Sasha shook his head and watched the trolley pull away down the street. They would reinterview every victim, try to discover something others had missed, try to build a profile from bits of information, most of which, like Ludmilla’s, would be flawed.
Paulinin rubbed his head. His hair was probably in dire need of washing. But Paulinin was only one odd exhibit in this lower-level laboratory of Petrovka. Iosef had heard about the man and about the place, but now that he was actually inside it, the laboratory exceeded even his more extreme imaginings. Large, yes, and amazingly cluttered. Tables filled the room, and to get around you had to walk through a maze of them and past shelves piled with oddities, most of which Iosef could neither absorb nor identify.
There were shelves of glass jars filled with animal organs, probably human.
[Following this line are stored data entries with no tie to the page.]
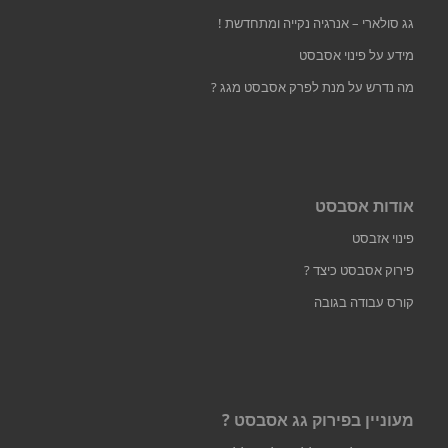
גג סולארי – אנרגיה נקייה ומתחדשת !
מידע על פינוי אסבסט
מה נדרש על מנת לפרק אסבסט מגג ?
אודות אסבסט
פינוי אזבסט
פירוק אסבסט כיצד ?
קורס עבודה בגובה
מעוניין בפירוק גג אסבסט ?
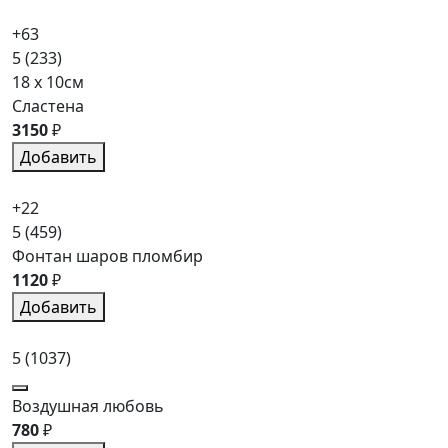
+63
5
(233)
18 x 10см
Сластена
3150
₽
Добавить
+22
5
(459)
Фонтан шаров пломбир
1120
₽
Добавить
5
(1037)
Воздушная любовь
780
₽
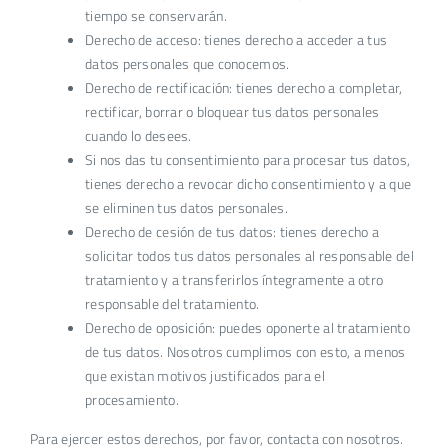
tiempo se conservarán.
Derecho de acceso: tienes derecho a acceder a tus
datos personales que conocemos.
Derecho de rectificación: tienes derecho a completar,
rectificar, borrar o bloquear tus datos personales
cuando lo desees.
Si nos das tu consentimiento para procesar tus datos,
tienes derecho a revocar dicho consentimiento y a que
se eliminen tus datos personales.
Derecho de cesión de tus datos: tienes derecho a
solicitar todos tus datos personales al responsable del
tratamiento y a transferirlos íntegramente a otro
responsable del tratamiento.
Derecho de oposición: puedes oponerte al tratamiento
de tus datos. Nosotros cumplimos con esto, a menos
que existan motivos justificados para el
procesamiento.
Para ejercer estos derechos, por favor, contacta con nosotros.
Brains and hearts were the most common. There were pans piled high in a sink. Books and scrawled notes and reports were scattered everywhere, even on the floor near Paulinin’s desk in a far rear corner of the room illuminated by about a dozen hanging lightbulbs, all covered with green metal shades that reflected downward. The room was remarkably bright. The curiosities were clearly visible: machines of various sorts; a few of them with spaces for or containing test tubes; a cardboard box of bright, untarnished tools ranging from scalpels to hammers and chisels. Iosef had almost banged into a shelf containing boxes of bones.
Before they had begun, Paulinin had offered Karpo and Iosef some tea. They both accepted and Paulinin poured the liquid from a pot on a hot plate near the sink. The tea was served in glass measuring cups. Iosef tried not to think about how well Paulinin had washed the cup or about what had been in it before the tea.